Internal Control System
An adequate system of internal controls reduces exposure to business, financial, and accounting risks, with the following elements:
Authorization, Approval, and Accountability: Transactions are authorized by person(s) with delegated approval authority, with sufficient explanations and documentation to support post authorization review and audit. Unauthorized transactions are identified and central departments are informed if a loss of University assets or any material irregularity occurs.
Documentation of and adherence to policies, guidelines, and procedures, and the terms and conditions of gifts, grants, and contracts: University, department, and sponsor policies, procedures and restrictions are formalized and communicated to employees. Documentation and accessibility helps provide day-to-day guidance to staff and will promote continuity of activities in the event of prolonged employee absences or turnover. Adherence requires active promotion by management and empowerment of staff to escalate issues of non-compliance.
Physical Security: Cash, inventories, equipment, and other property are secured physically, counted periodically, and compared with control records; safeguards are provided for the loss or unauthorized use of University assets, including data.

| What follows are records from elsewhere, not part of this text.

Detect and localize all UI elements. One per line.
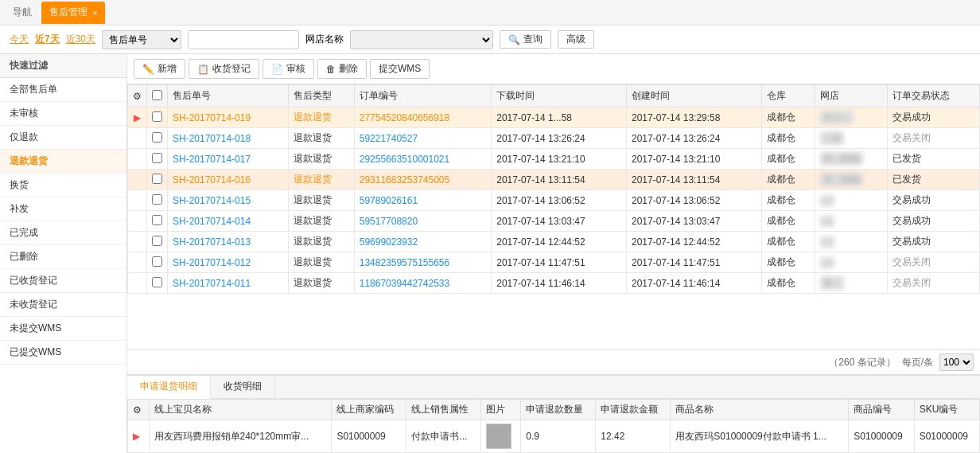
row-id[interactable]: SH-20170714-013: [168, 232, 289, 252]
shop-value: 致...: [820, 276, 844, 290]
tab-refund-detail[interactable]: 申请退货明细: [127, 376, 211, 399]
sidebar-item-refund-only[interactable]: 仅退款: [0, 126, 126, 150]
row-checkbox-cell[interactable]: [147, 128, 168, 149]
table-row[interactable]: SH-20170714-012 退款退货 13482359575155656 2…: [128, 252, 980, 273]
bottom-attr: 付款申请书...: [406, 420, 481, 453]
row-status: 交易成功: [887, 211, 979, 232]
main-layout: 快速过滤 全部售后单 未审核 仅退款 退款退货 换货 补发 已完成 已删除 已收…: [0, 54, 980, 453]
flag-cell: [128, 211, 147, 232]
row-order[interactable]: 27754520840656918: [354, 107, 492, 128]
nav-home[interactable]: 导航: [6, 6, 38, 19]
sidebar-item-deleted[interactable]: 已删除: [0, 245, 126, 269]
content-area: ✏️ 新增 📋 收货登记 📄 审核 🗑 删除 提交WMS: [127, 54, 980, 453]
sidebar-item-not-submitted-wms[interactable]: 未提交WMS: [0, 317, 126, 341]
table-row[interactable]: ▶ SH-20170714-019 退款退货 27754520840656918…: [128, 107, 980, 128]
field-select[interactable]: 售后单号: [102, 30, 181, 49]
nav-tab-after-sales[interactable]: 售后管理 ×: [41, 2, 105, 24]
tab-receive-detail[interactable]: 收货明细: [211, 376, 275, 398]
row-id[interactable]: SH-20170714-015: [168, 190, 289, 211]
row-warehouse: 成都仓: [761, 252, 815, 273]
table-row[interactable]: SH-20170714-016 退款退货 29311683253745005 2…: [128, 170, 980, 190]
row-checkbox-cell[interactable]: [147, 107, 168, 128]
row-id[interactable]: SH-20170714-016: [168, 170, 289, 190]
row-shop: 苏...旗舰: [815, 170, 887, 190]
bottom-code: S01000009: [332, 420, 406, 453]
col-order: 订单编号: [354, 85, 492, 107]
search-icon: 🔍: [508, 34, 520, 45]
table-row[interactable]: SH-20170714-015 退款退货 59789026161 2017-07…: [128, 190, 980, 211]
sidebar-item-refund-return[interactable]: 退款退货: [0, 150, 126, 174]
row-type: 退款退货: [288, 170, 354, 190]
sidebar-item-exchange[interactable]: 换货: [0, 174, 126, 197]
row-id[interactable]: SH-20170714-018: [168, 128, 289, 149]
row-status: 已发货: [887, 170, 979, 190]
col-bottom-settings[interactable]: ⚙: [128, 400, 150, 420]
add-button[interactable]: ✏️ 新增: [134, 59, 185, 79]
row-status: 交易成功: [887, 232, 979, 252]
row-order[interactable]: 59221740527: [354, 128, 492, 149]
shop-select[interactable]: [350, 30, 493, 49]
row-checkbox-cell[interactable]: [147, 211, 168, 232]
table-wrapper[interactable]: ⚙ 售后单号 售后类型 订单编号 下载时间 创建时间 仓库 网店 订单交易状态 …: [127, 84, 980, 350]
table-row[interactable]: SH-20170714-014 退款退货 59517708820 2017-07…: [128, 211, 980, 232]
search-bar: 今天 近7天 近30天 售后单号 网店名称 🔍 查询 高级: [0, 25, 980, 54]
page-size-select[interactable]: 100 50 200: [939, 353, 974, 371]
date-month-link[interactable]: 近30天: [66, 33, 95, 46]
sidebar-item-not-received[interactable]: 未收货登记: [0, 293, 126, 317]
audit-button[interactable]: 📄 审核: [262, 59, 314, 79]
sidebar-item-all[interactable]: 全部售后单: [0, 78, 126, 102]
row-created: 2017-07-14 11:47:51: [626, 252, 761, 273]
advanced-button[interactable]: 高级: [558, 30, 594, 49]
col-checkbox[interactable]: [147, 85, 168, 107]
close-icon[interactable]: ×: [92, 8, 97, 18]
sidebar-item-unreviewed[interactable]: 未审核: [0, 102, 126, 126]
date-week-link[interactable]: 近7天: [35, 33, 60, 46]
row-order[interactable]: 59517708820: [354, 211, 492, 232]
bottom-goods-name: 用友西玛S01000009付款申请书 1...: [671, 420, 849, 453]
col-refund-amount: 申请退款金额: [596, 400, 671, 420]
submit-wms-button[interactable]: 提交WMS: [370, 59, 430, 79]
row-order[interactable]: 13482359575155656: [354, 252, 492, 273]
col-item-name: 线上宝贝名称: [149, 400, 332, 420]
query-button[interactable]: 🔍 查询: [500, 30, 551, 49]
row-checkbox-cell[interactable]: [147, 273, 168, 294]
sidebar-item-resend[interactable]: 补发: [0, 197, 126, 221]
table-row[interactable]: SH-20170714-017 退款退货 29255663510001021 2…: [128, 149, 980, 170]
row-order[interactable]: 29255663510001021: [354, 149, 492, 170]
col-settings[interactable]: ⚙: [128, 85, 147, 107]
sidebar-item-submitted-wms[interactable]: 已提交WMS: [0, 341, 126, 365]
search-input[interactable]: [188, 30, 299, 49]
sidebar-item-received[interactable]: 已收货登记: [0, 269, 126, 293]
row-order[interactable]: 59789026161: [354, 190, 492, 211]
row-download: 2017-07-14 13:11:54: [492, 170, 627, 190]
table-row[interactable]: SH-20170714-013 退款退货 59699023932 2017-07…: [128, 232, 980, 252]
receive-icon: 📋: [197, 64, 209, 75]
row-checkbox-cell[interactable]: [147, 232, 168, 252]
row-id[interactable]: SH-20170714-017: [168, 149, 289, 170]
row-checkbox-cell[interactable]: [147, 190, 168, 211]
table-row[interactable]: SH-20170714-018 退款退货 59221740527 2017-07…: [128, 128, 980, 149]
row-download: 2017-07-14 13:03:47: [492, 211, 627, 232]
receive-button[interactable]: 📋 收货登记: [189, 59, 259, 79]
row-id[interactable]: SH-20170714-019: [168, 107, 289, 128]
row-id[interactable]: SH-20170714-012: [168, 252, 289, 273]
row-checkbox-cell[interactable]: [147, 252, 168, 273]
list-item[interactable]: ▶ 用友西玛费用报销单240*120mm审... S01000009 付款申请书…: [128, 420, 980, 453]
sidebar-item-completed[interactable]: 已完成: [0, 221, 126, 245]
flag-cell: [128, 170, 147, 190]
row-order[interactable]: 11867039442742533: [354, 273, 492, 294]
table-row[interactable]: SH-20170714-011 退款退货 11867039442742533 2…: [128, 273, 980, 294]
table-header-row: ⚙ 售后单号 售后类型 订单编号 下载时间 创建时间 仓库 网店 订单交易状态: [128, 85, 980, 107]
row-created: 2017-07-14 13:11:54: [626, 170, 761, 190]
delete-button[interactable]: 🗑 删除: [317, 59, 367, 79]
row-id[interactable]: SH-20170714-011: [168, 273, 289, 294]
row-checkbox-cell[interactable]: [147, 149, 168, 170]
bottom-goods-code: S01000009: [849, 420, 914, 453]
shop-value: ...: [820, 216, 834, 227]
row-order[interactable]: 59699023932: [354, 232, 492, 252]
date-today-link[interactable]: 今天: [10, 33, 29, 46]
col-sales-attr: 线上销售属性: [406, 400, 481, 420]
row-id[interactable]: SH-20170714-014: [168, 211, 289, 232]
row-order[interactable]: 29311683253745005: [354, 170, 492, 190]
row-checkbox-cell[interactable]: [147, 170, 168, 190]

Proper Management of Expenses: Expenses are monitored and controlled. Comparisons of actual expenses to budgeted amounts are performed on a regular basis, and all significant variances resolved.
Review and Reconciliation: Routine examination and reconciliation of transaction records to the University books of record is required to verify the accuracy of the records, the appropriateness of the transactions, and their compliance with policy.
Separation of Duties and Monitoring: Financial responsibilities are divided between different people to assure a single person does not perform every aspect of a financial transaction. Segregating responsibilities can reduce errors and prevent or detect inappropriate transactions. Based upon the level of separation of duties, management has the responsibility to monitor financial transactions and balances.
Training and Supervision: Employees receive appropriate training and guidance to ensure they have the knowledge necessary to carry out their job duties. Employees are provided with an appropriate level of direction and supervision and are aware of the proper channels for reporting suspected improprieties.